Monday, September 23, 2013

The State Of The University

Last Thursday, University of Alberta President Indira Samarasekera delivered a state of the university address, her first since the provincial government surprisingly cut university funding in its spring budget.  She called for the university community to be open to change.  She outlined a four point action plan for dealing with the university’s current challenges: academic transformation; a balanced, sustainable and flexible funding model; efficient administration; and a university culture change.

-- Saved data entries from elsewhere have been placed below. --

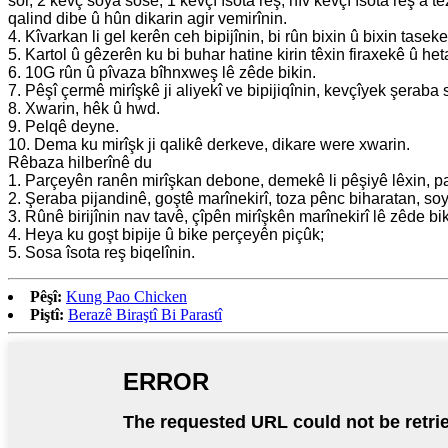
sor, 2 kevç soya sosê, 1 kevçî îsota reş, nîv kevçî îsota reş a 
qalind dibe û hûn dikarin agir vemirînin.
4. Kîvarkan li gel kerên ceh bipijînin, bi rûn bixin û bixin tasek
5. Kartol û gêzerên ku bi buhar hatine kirin têxin firaxekê û he
6. 10G rûn û pîvaza bîhnxweş lê zêde bikin.
7. Pêşî çermê mirîşkê ji aliyekî ve bipijiqînin, kevçîyek şeraba 
8. Xwarin, hêk û hwd.
9. Pelqê deyne.
10. Dema ku mirîşk ji qalikê derkeve, dikare were xwarin.
Rêbaza hilberînê du
1. Parçeyên ranên mirîşkan debone, demekê li pêşiyê lêxin, paşê
2. Şeraba pijandinê, goştê marînekirî, toza pênc biharatan, soy
3. Rûnê birijînin nav tavê, çîpên mirîşkên marînekirî lê zêde bi
4. Heya ku goşt bipije û bike perçeyên piçûk;
5. Sosa îsota reş biqelînin.
Pêşî:
Kung Pao Chicken
Piştî:
Berazê Biraştî Bi Parastî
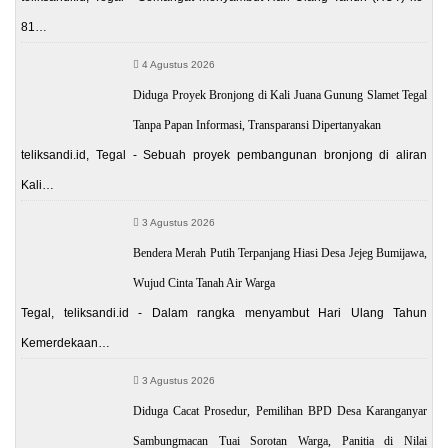
81…
4 Agustus 2026
Diduga Proyek Bronjong di Kali Juana Gunung Slamet Tegal
Tanpa Papan Informasi, Transparansi Dipertanyakan
teliksandi.id, Tegal - Sebuah proyek pembangunan bronjong di aliran
Kali…
3 Agustus 2026
Bendera Merah Putih Terpanjang Hiasi Desa Jejeg Bumijawa,
Wujud Cinta Tanah Air Warga
Tegal, teliksandi.id - Dalam rangka menyambut Hari Ulang Tahun
Kemerdekaan…
3 Agustus 2026
Diduga Cacat Prosedur, Pemilihan BPD Desa Karanganyar
Sambungmacan Tuai Sorotan Warga, Panitia di Nilai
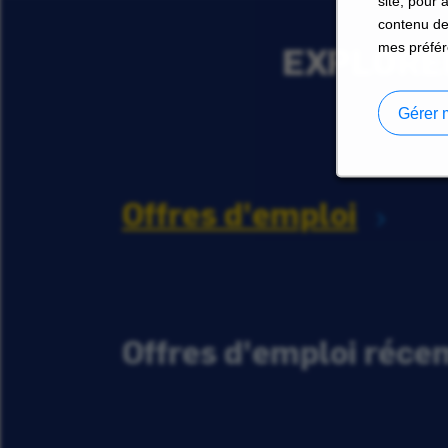
site, pour 
contenu de
EXPLORER
mes préfér
Gérer 
Offres d'emploi
Offres d'emploi réc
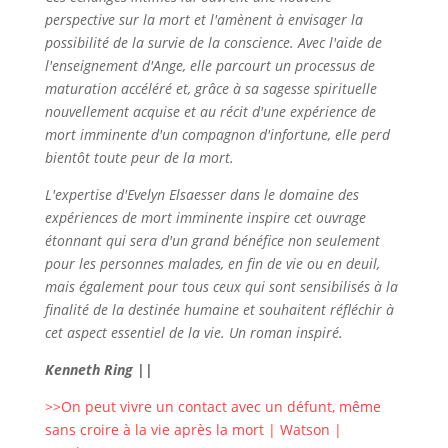
perspective sur la mort et l'amènent à envisager la
possibilité de la survie de la conscience. Avec l'aide de
l'enseignement d'Ange, elle parcourt un processus de
maturation accéléré et, grâce à sa sagesse spirituelle
nouvellement acquise et au récit d'une expérience de
mort imminente d'un compagnon d'infortune, elle perd
bientôt toute peur de la mort.
L'expertise d'Evelyn Elsaesser dans le domaine des
expériences de mort imminente inspire cet ouvrage
étonnant qui sera d'un grand bénéfice non seulement
pour les personnes malades, en fin de vie ou en deuil,
mais également pour tous ceux qui sont sensibilisés à la
finalité de la destinée humaine et souhaitent réfléchir à
cet aspect essentiel de la vie. Un roman inspiré.
Kenneth Ring ||
>>On peut vivre un contact avec un défunt, même
sans croire à la vie après la mort | Watson |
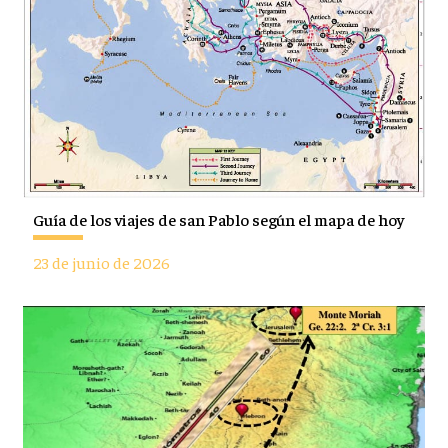
Guía de los viajes de san Pablo según el mapa de hoy
23 de junio de 2026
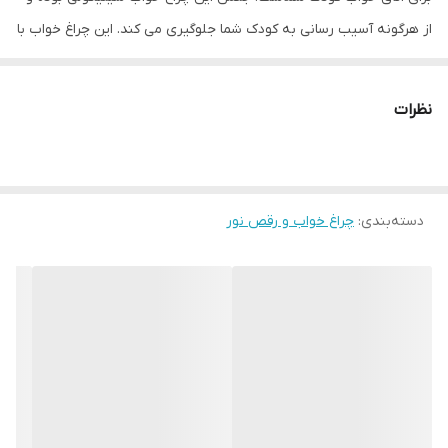
از هرگونه آسیب رسانی به کودک شما جلوگیری می کند. این چراغ خواب با
طراحی جذابی به شکل جوجه دارای دو حالت نوری شب خواب و RGB
است که با تغییر و انتخاب هریک از مود های این چراغ می توانید از
نظرات
نورهای جذاب آن لذت ببرید. حالت RGB این چراغ خواب کودک یک ویژگی
جذاب دارد که می توانید با ضربه زدن به سطح سیلیکونی چراغ خواب
رنگ آن را تغییر دهید. این چراغ خواب کودک قابلیت شارژ مجدد را
دسته‌بندی
:
چراغ خواب و رقص نور
داراست و از طریق کابل Type-C (تایپ سی) موجود در جعبه می توانید
آن را شارژ نمایید.
نور
6 حالته
جنس
سیلیکون
نوع لامپ
LED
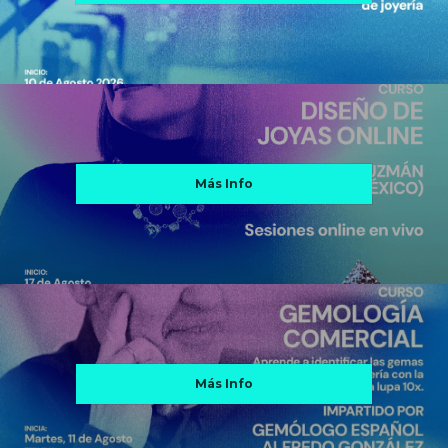
Más Info
Más Info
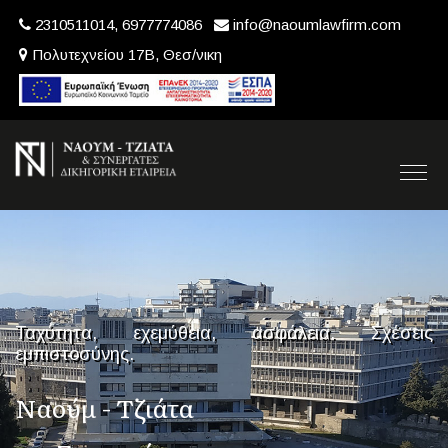
2310511014, 6977774086
info@naoumlawfirm.com
Πολυτεχνείου 17Β, Θεσ/νικη
Ταχύτητα, εχεμύθεια, ασφάλεια. Σχέσεις
εμπιστοσύνης.
Ναούμ - Τζιάτα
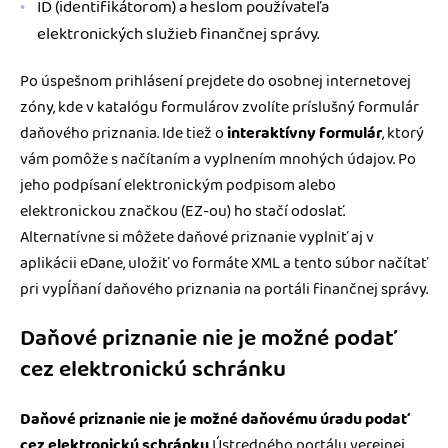
ID (identifikátorom) a heslom používateľa
elektronických služieb finančnej správy.
Po úspešnom prihlásení prejdete do osobnej internetovej
zóny, kde v katalógu formulárov zvolíte príslušný formulár
daňového priznania. Ide tiež o
interaktívny formulár
, ktorý
vám pomôže s načítaním a vyplnením mnohých údajov. Po
jeho podpísaní elektronickým podpisom alebo
elektronickou značkou (EZ-ou) ho stačí odoslať.
Alternatívne si môžete daňové priznanie vyplniť aj v
aplikácii eDane, uložiť vo formáte XML a tento súbor načítať
pri vypĺňaní daňového priznania na portáli finančnej správy.
Daňové priznanie nie je možné podať
cez elektronickú schránku
Daňové priznanie nie je možné daňovému úradu podať
cez elektronickú schránku
Ústredného portálu verejnej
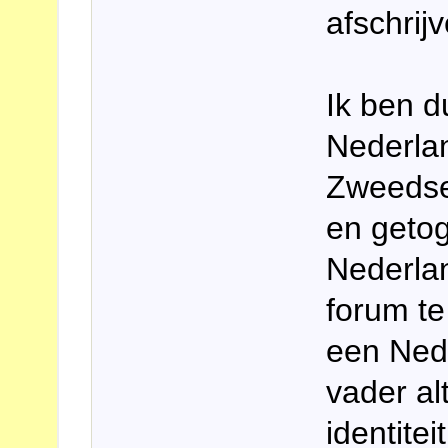
afschrij
Ik ben d
Nederlan
Zweedse
en getog
Nederlan
forum te
een Ned
vader al
identite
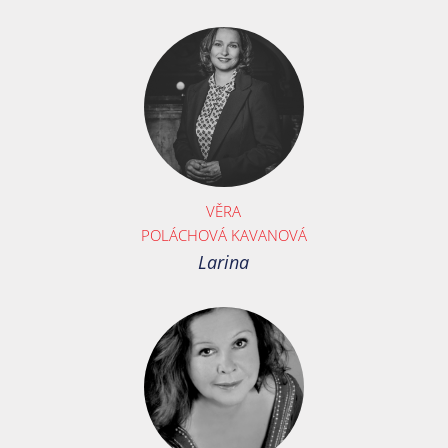
VĚRA
POLÁCHOVÁ KAVANOVÁ
Larina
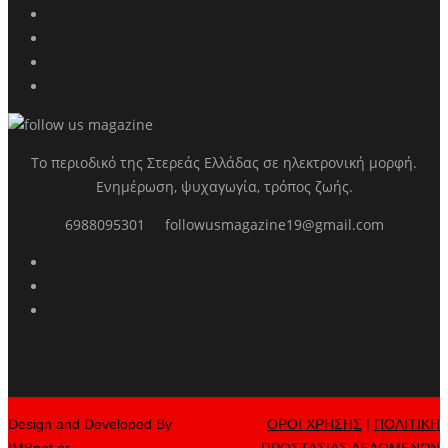
Το περιοδικό της Στερεάς Ελλάδας σε ηλεκτρονική μορφή.
Ενημέρωση, ψυχαγωγία, τρόπος ζωής.
6988095301
followusmagazine19@gmail.com
Design and Developed By
ΟΡΟΙ ΧΡΗΣΗΣ
|
ΠΟΛΙΤΙΚΗ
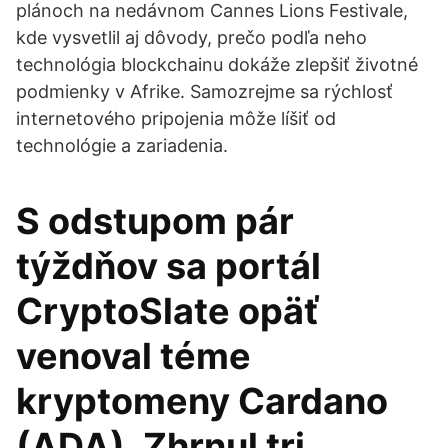
plánoch na nedávnom Cannes Lions Festivale,
kde vysvetlil aj dôvody, prečo podľa neho
technológia blockchainu dokáže zlepšiť životné
podmienky v Afrike. Samozrejme sa rýchlosť
internetového pripojenia môže líšiť od
technológie a zariadenia.
S odstupom pár
týždňov sa portál
CryptoSlate opäť
venoval téme
kryptomeny Cardano
(ADA). Zhrnul tri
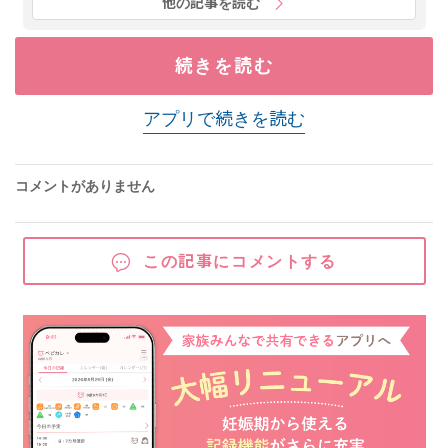
他の記事を読む
続きを読む
アプリで続きを読む
コメントがありません
この記事にコメントする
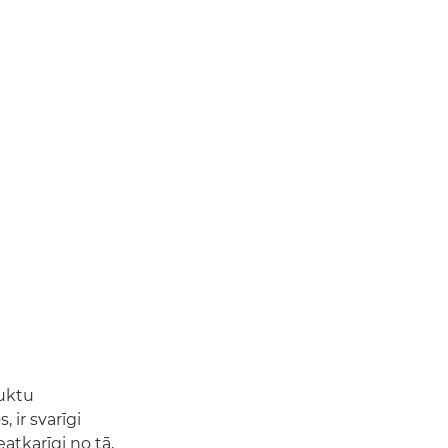
duktu
, ir svarīgi
eatkarīgi no tā,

This plan aims to weather the current financial storm with a particular goal in mind: “to preserve and enhance the University of Alberta’s core mission of delivering excellence in teaching, research, and service supported by sustainable, balanced financial models.”  The President’s vision, supported by Doug Goss, chairman of the board of governors, remains making the University of Alberta one of the world’s great public universities.  In answer to one question from the audience, Samarasekera noted that “we cannot cut our way to greatness.”

The speech stimulated both an article and an editorial in the Edmonton Journal. The editorial viewed the speech as a skillful handling of the diverse pressures that Samarasekera faces. The article described the speech as “upbeat” and a restatement of the goal of making the University of Alberta a “top-tier school.”  Some who watched the speech ‘live tweeted’ fragments of it; these typically were quotes about maintaining or enhancing the university’s excellence.  This message certainly resonated with the university community.

Other recent developments also affirm higher administration’s goals concerning university excellence.  For instance, less than a week before the state of the university address, President Samarasekera announced the Peter Lougheed Leadership Initiative in cooperation with the Banff Centre. It intends to be “one of the pre-eminent leadership development programs in the world.”  This initiative is currently in the planning stages, and may eventually involve a building with residences.  A fundraising goal of $60 million has already been set.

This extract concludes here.